Action item
Filter these entries so that only lines with the word "Schaad" remain.

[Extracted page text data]

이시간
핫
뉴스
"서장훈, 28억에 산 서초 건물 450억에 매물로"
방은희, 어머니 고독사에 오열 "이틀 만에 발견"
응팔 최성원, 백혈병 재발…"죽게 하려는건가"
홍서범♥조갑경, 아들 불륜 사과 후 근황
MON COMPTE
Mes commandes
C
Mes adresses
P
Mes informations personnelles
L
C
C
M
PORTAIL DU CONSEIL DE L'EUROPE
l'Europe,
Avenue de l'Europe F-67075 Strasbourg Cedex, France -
==
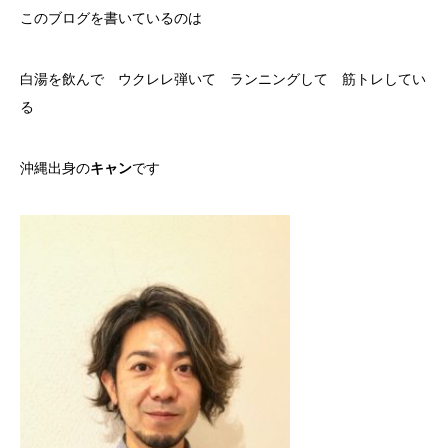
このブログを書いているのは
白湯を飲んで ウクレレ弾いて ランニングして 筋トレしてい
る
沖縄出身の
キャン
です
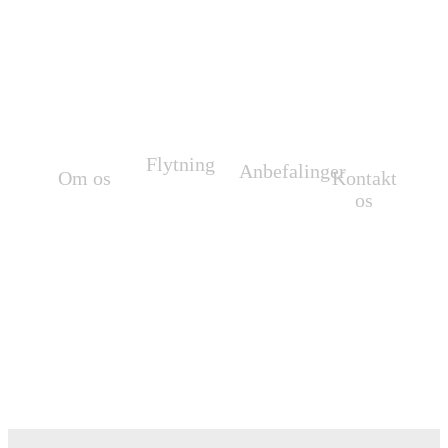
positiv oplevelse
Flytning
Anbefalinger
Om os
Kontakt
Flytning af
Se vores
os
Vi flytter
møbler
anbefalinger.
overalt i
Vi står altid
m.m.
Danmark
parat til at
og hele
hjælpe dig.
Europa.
--
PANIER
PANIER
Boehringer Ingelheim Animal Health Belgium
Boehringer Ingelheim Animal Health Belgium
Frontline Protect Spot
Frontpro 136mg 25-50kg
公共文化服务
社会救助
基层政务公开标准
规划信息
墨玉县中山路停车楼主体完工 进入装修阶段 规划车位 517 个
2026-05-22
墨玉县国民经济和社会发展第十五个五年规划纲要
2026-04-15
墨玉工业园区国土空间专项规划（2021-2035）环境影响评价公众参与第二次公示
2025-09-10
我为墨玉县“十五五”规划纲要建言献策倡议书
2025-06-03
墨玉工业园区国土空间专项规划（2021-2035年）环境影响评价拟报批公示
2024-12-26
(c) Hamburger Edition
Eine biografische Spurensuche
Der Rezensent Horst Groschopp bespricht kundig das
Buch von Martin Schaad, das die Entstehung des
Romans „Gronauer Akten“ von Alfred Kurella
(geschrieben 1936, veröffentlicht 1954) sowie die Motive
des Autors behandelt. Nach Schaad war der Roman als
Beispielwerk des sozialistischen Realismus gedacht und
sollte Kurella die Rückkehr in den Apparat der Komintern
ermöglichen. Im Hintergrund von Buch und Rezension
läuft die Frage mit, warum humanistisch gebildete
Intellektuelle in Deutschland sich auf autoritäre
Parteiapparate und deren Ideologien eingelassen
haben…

The answer
Buch von Martin Schaad, das die Entstehung des
des Autors behandelt. Nach Schaad war der Roman als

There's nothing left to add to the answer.